= WORK INSTRUCTIONS =
Go through the listing below. Copy each line that has the string "shoulders".

----

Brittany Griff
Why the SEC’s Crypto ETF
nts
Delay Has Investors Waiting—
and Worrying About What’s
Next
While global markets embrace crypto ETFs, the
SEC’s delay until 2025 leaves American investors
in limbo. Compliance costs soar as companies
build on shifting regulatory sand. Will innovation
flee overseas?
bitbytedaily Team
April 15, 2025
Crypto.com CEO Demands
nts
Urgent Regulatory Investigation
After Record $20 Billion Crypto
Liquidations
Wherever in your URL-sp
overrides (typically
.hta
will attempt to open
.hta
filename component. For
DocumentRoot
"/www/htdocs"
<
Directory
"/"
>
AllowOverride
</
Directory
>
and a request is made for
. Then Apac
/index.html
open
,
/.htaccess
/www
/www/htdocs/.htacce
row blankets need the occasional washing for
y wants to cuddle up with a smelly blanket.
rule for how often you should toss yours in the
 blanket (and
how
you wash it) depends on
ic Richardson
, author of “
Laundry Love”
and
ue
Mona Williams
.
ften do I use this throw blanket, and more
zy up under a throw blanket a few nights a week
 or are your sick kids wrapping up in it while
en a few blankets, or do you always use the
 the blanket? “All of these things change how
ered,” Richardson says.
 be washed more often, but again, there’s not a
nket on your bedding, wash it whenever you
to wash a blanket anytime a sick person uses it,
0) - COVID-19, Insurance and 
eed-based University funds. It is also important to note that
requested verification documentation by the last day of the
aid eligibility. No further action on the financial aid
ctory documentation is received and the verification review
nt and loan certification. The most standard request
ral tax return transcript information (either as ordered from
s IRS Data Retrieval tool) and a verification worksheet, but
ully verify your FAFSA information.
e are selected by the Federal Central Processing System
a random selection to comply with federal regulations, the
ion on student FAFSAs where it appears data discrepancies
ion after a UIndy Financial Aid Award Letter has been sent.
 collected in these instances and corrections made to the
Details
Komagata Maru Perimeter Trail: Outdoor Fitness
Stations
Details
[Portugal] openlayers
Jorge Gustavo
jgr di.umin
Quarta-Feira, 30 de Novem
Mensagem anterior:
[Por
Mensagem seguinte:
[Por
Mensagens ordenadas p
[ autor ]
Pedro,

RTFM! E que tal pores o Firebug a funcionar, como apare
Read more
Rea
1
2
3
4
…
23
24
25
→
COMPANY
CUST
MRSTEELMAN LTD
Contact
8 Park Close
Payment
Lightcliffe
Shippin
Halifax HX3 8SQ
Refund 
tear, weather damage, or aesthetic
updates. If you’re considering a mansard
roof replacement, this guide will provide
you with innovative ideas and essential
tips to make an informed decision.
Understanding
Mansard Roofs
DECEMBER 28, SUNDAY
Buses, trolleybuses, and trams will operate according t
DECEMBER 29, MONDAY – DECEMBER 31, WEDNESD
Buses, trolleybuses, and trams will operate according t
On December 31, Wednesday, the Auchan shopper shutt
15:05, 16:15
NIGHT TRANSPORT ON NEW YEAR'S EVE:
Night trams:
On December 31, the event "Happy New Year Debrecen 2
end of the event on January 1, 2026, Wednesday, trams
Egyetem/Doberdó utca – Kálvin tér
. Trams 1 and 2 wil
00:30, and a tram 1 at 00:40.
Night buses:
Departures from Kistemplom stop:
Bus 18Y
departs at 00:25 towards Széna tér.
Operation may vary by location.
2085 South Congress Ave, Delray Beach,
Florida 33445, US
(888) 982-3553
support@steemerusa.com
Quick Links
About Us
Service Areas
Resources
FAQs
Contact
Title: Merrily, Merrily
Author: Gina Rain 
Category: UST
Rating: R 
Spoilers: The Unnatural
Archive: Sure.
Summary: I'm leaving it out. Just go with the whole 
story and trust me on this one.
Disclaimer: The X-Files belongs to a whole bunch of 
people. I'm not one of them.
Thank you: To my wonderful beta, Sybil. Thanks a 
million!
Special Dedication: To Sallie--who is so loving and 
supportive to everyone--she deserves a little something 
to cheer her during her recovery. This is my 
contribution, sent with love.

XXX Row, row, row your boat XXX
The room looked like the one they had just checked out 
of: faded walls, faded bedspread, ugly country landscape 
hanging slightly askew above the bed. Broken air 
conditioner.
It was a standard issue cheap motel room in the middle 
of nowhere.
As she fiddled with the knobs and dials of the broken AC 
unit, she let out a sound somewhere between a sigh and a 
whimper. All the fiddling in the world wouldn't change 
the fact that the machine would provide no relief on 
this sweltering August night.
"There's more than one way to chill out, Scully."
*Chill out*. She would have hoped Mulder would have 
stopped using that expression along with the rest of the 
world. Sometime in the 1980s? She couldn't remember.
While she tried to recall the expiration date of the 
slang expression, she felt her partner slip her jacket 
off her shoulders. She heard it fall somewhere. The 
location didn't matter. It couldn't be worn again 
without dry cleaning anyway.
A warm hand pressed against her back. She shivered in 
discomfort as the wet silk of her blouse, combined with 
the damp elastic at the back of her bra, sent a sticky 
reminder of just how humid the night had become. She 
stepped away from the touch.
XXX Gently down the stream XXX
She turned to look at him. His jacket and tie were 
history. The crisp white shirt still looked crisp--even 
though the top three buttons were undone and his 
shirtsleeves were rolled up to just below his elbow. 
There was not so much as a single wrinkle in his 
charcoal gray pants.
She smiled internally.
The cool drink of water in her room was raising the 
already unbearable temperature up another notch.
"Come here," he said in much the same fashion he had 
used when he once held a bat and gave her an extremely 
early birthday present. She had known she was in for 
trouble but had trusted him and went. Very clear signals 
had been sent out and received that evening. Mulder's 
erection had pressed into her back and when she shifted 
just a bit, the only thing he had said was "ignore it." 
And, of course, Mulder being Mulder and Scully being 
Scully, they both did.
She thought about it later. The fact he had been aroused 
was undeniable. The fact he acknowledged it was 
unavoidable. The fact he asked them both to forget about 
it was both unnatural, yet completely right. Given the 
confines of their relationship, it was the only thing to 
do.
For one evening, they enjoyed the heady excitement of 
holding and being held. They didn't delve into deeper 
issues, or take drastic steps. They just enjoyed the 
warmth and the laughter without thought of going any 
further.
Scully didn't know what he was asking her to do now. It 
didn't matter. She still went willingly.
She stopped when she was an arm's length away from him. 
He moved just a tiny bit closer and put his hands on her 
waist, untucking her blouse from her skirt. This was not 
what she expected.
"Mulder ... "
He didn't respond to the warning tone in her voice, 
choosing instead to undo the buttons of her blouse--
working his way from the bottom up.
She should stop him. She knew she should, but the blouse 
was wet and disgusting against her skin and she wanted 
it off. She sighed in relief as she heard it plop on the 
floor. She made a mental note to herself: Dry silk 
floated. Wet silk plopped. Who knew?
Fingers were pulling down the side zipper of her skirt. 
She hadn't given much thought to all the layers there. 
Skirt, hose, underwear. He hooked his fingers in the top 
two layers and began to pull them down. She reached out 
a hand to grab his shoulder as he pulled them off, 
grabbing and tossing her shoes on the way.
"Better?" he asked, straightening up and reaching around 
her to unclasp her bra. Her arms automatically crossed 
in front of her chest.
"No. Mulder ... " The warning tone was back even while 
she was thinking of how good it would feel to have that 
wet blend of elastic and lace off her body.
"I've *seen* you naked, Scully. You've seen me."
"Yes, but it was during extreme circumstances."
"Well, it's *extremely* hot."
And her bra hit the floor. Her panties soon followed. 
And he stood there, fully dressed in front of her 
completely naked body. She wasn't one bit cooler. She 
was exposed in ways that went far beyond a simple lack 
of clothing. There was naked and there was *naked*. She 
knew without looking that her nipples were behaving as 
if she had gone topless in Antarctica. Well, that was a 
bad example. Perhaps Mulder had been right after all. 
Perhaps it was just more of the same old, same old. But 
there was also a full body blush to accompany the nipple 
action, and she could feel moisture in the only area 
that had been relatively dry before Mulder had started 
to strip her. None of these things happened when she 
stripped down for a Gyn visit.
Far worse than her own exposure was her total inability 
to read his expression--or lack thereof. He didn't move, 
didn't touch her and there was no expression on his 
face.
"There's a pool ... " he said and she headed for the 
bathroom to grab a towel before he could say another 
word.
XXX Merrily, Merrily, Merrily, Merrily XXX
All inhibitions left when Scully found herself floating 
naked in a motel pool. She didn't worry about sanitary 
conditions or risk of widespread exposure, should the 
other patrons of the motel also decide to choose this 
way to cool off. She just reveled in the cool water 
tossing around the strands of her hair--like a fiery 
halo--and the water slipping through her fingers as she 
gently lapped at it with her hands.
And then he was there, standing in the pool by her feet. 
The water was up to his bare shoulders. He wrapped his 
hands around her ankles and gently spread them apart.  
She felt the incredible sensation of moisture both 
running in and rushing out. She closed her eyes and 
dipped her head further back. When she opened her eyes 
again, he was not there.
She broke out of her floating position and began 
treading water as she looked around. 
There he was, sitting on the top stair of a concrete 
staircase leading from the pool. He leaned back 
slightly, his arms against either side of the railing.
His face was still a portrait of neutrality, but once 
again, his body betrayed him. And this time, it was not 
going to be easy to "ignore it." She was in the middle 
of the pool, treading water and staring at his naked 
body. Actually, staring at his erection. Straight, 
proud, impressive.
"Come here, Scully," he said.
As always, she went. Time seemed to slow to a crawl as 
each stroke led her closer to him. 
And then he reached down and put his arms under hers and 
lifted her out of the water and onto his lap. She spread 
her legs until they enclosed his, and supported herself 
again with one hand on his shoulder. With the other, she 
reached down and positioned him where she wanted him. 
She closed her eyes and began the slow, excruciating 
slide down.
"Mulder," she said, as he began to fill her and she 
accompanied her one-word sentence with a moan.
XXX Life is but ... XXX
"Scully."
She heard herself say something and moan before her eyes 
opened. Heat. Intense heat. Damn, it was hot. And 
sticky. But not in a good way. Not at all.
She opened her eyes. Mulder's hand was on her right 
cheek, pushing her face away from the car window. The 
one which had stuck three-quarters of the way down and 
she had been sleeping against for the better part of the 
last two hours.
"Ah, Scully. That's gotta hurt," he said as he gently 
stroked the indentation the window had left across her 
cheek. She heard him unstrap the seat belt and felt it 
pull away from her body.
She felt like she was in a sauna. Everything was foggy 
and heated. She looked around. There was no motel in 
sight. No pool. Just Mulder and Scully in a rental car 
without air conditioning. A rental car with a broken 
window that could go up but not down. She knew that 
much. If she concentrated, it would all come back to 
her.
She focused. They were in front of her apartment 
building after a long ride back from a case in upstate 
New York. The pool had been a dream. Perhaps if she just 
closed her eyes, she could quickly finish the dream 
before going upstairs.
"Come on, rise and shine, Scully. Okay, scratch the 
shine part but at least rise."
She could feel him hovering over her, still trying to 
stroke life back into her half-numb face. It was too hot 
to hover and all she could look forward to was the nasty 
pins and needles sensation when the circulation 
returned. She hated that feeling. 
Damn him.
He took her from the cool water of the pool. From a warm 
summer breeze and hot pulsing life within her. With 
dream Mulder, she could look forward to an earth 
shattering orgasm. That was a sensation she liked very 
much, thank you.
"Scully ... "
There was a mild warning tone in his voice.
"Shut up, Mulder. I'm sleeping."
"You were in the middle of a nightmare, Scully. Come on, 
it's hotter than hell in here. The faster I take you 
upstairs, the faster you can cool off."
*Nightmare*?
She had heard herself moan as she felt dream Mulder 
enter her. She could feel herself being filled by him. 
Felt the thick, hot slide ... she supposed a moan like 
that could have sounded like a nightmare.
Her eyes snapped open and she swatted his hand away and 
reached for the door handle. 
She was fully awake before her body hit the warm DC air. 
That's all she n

----

= SOLUTION FOR THIS PROBLEM =
off her shoulders. She heard it fall somewhere. The 
The water was up to his bare shoulders. He wrapped his 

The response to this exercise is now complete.